In terms of the endowment, Eggleston explained that the closure fund currently sits at $480,000.
“The goal for the endowment is to continue to support the county’s recycling initiatives and general conservation initiatives,” Eggleston said.
The recycling programs currently cost in the neighborhood of $22,000, Eggleston said.
“At the very least, I feel pretty confident that this money will allow the recycling programs to continue,” he said. “If we don’t do this, we would have to shut down all of the recycling centers.”
Added Commissioner Tricia Durbin: “If we do continue the recycling program, I think it should be cost-neutral for the county.”
The other part of the proposal includes the hiring of a potential recreation director. The Department of Conservation and Natural Resources has a ‘Circuit Rider’ program that helps counties and other entities fund full-time recreation director positions, with the program being a four-year commitment.

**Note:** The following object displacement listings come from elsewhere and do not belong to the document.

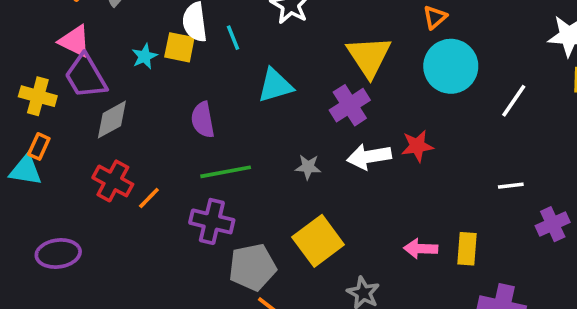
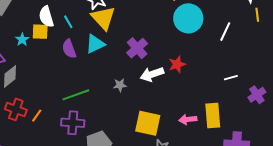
yellow triangle: (369, 56) -> (103, 18), moved
purple semicircle: (203, 120) -> (69, 49), moved
yellow square: (318, 241) -> (148, 123), moved, turned -32
yellow rectangle: (467, 249) -> (213, 116), size x1.4

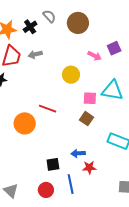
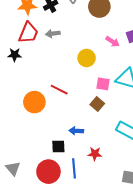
blue arrow: (78, 153) -> (76, 131), moved
red circle: (46, 190) -> (48, 172), size x1.5

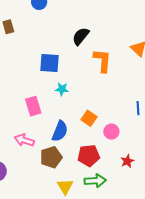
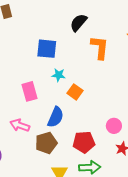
orange square: (89, 118) -> (75, 92), moved
pink circle: (111, 132) -> (114, 126), moved

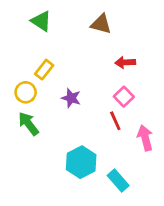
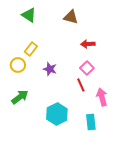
green arrow: (28, 124) -> (20, 97), moved, turned 90
cyan rectangle: (118, 181) -> (91, 122), moved, turned 35

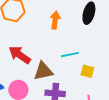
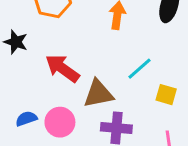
cyan line: (70, 55) -> (140, 69), turned -30

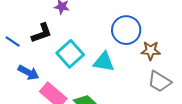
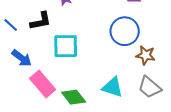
cyan square: (70, 54) -> (66, 46), turned 32
cyan triangle: (104, 62) -> (113, 87), moved

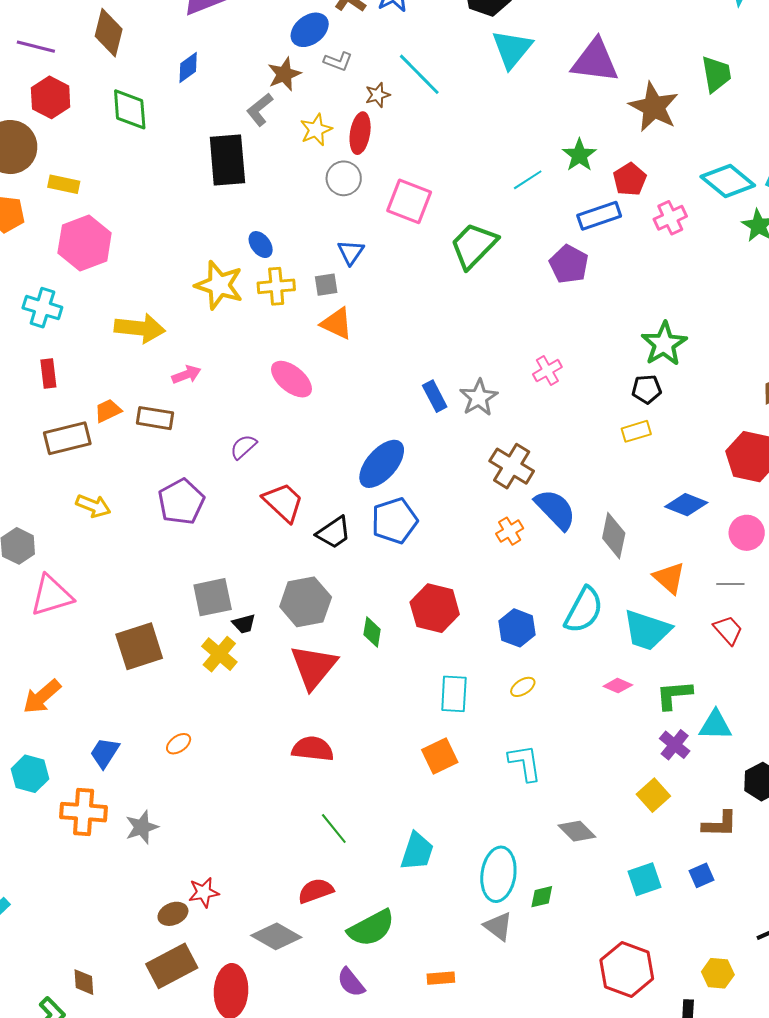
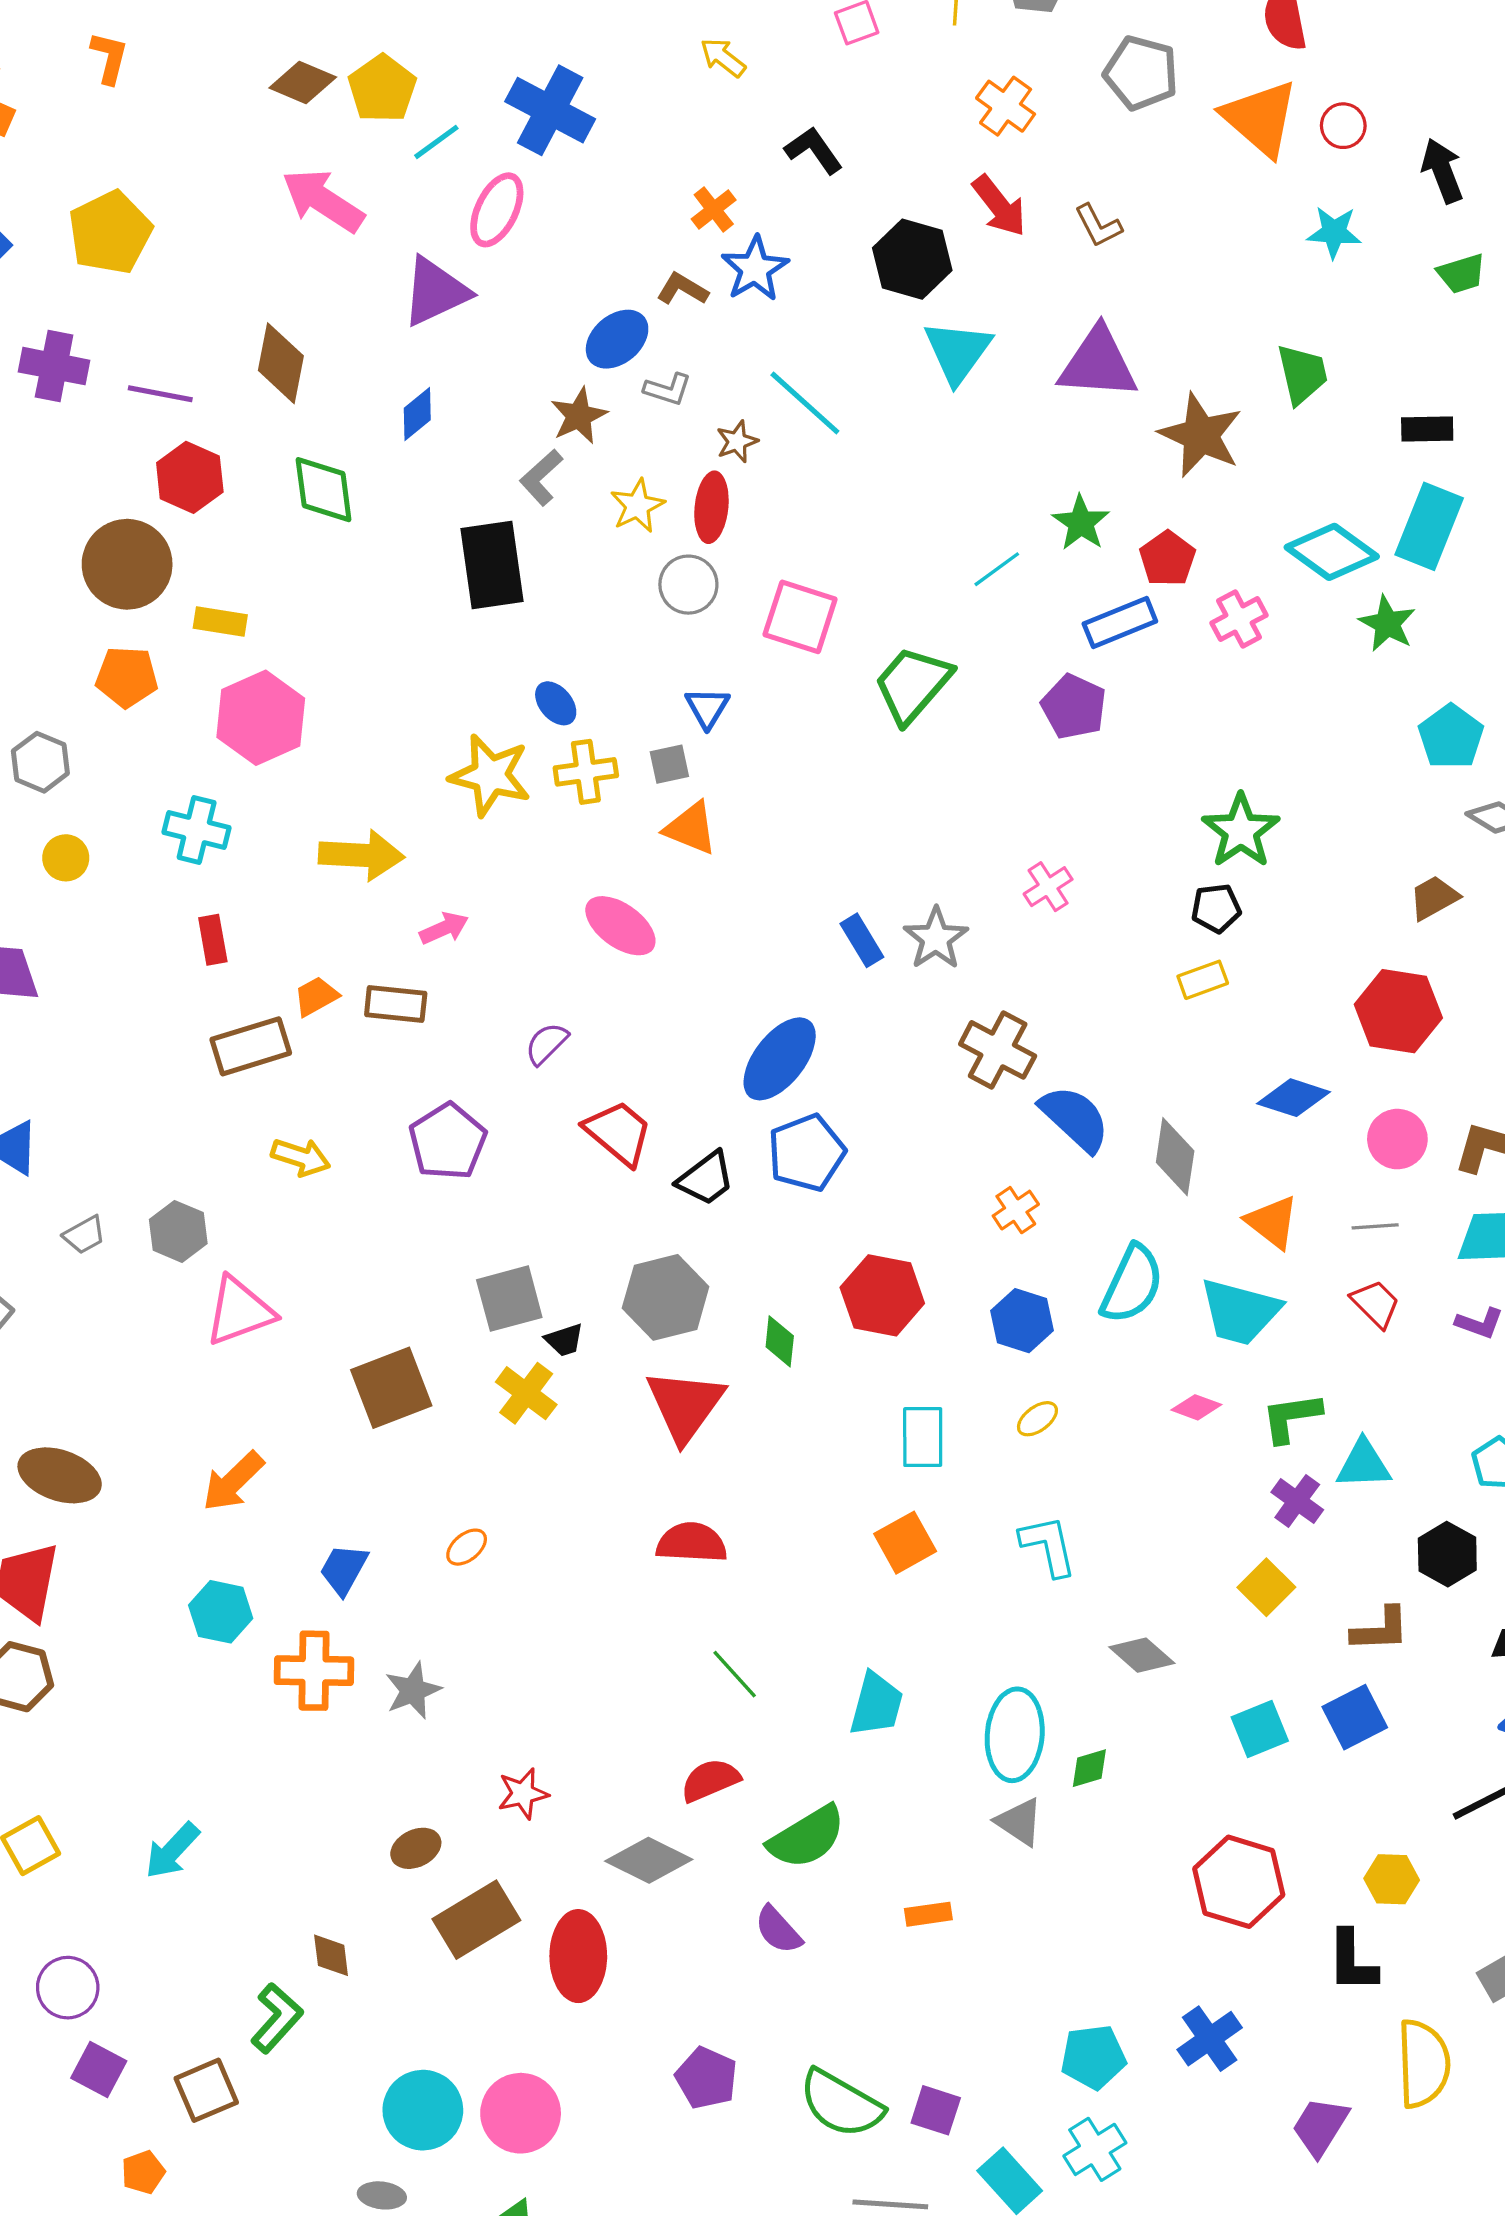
orange cross: (510, 531) -> (1016, 1210), moved
blue square: (701, 875) -> (1355, 1717), size x1.5
brown ellipse: (173, 914) -> (416, 1848), moved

“I’m very supportive of that and think we should pursue a recreation director,” Durbin said.
Added Eggleston: “I think it’s important to note that the recreation director position is outlined in every plan we’ve done for the last 20 years,” Eggleston said. “I also want to acknowledge that there’s nothing that says we have to keep the recycling program as is. The goal is to keep the funding intact and utilize it for something positive rather than get wasted just taking care of the landfill.
Eggleston outlined a similar proposal that was enacted in Cambria County, which focuses on greenways, trails, and things of that nature, and notes that this proposal could work similarly.
“There’s a lot of things that still need to be ironed out, this is just a start,” Eggleston explained.
Added Commissioner Ben Kafferlin: “I think we’re all on board with creating the authority, even if it’s just a shell organization.”
The process for generating the RCA would include drafting a resolution ordinance outlining the creation of the authority. A public hearing would be scheduled and advertised and at that meeting, the commissioners and community would deliberate on the authority and a vote would be taken. if approved, the county would then adopt the resolution and submit it to the Department of State for certification.
Once that process is completed, the authority would be able to begin conducting business. The authority would have to have a minimum of five board members with seven suggested.
“It’s not ready to come out of the oven yet,” Eggleston said. “There are still things to iron out.”